The German line roughly says "An unauthorized task was attempted."

It is possible to run PrivescCheck with -ErrorAction SilentlyContinue but maybe this can be fixed.

itm4n commented 2 years ago

Hi!

OK, I see. It seems Get-Acl does not handle all errors nicely with -ErrorAction.

Could you tell me which registry key is triggering the error, and what is the DACL of this registry key as well?

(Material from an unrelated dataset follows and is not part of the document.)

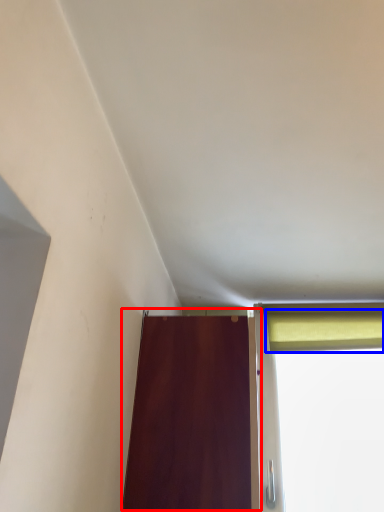 Question: Which object appears closest to the camera in this image, door (highlighted by a red box) or curtain (highlighted by a blue box)?

Choices:
 (A) door
 (B) curtain

Answer: (A)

exploide commented 2 years ago

Hi, thank you for the reply.

Unfortunately, I no longer have access to the device after the engagement ended yesterday. I'm probably of not much help anymore. I'm sorry. I better had run that with verbose or debug options I guess.

I see that the issue might be hard to reproduce and only happens under certain circumstances. If not reproducible at all, maybe close the issue until me or someone else encounters this special case again.

itm4n commented 2 years ago

Hi,

Don't worry, that's OK. This is indeed a corner case, but I know how to fix it. :)

itm4n commented 2 years ago

I took a look at my previous code and realized I already surrounded a Get-Acl call with a "try/catch" elsewhere, precisely because it doesn't handle -ErrorAction properly. Therefore, I applied the same fix to the two other locations where I call Get-Acl.

This was indeed a mistake. So, thank you for your feedback! :slightly_smiling_face:

exploide commented 2 years ago

Great, thanks for the fix. I think we can close this then.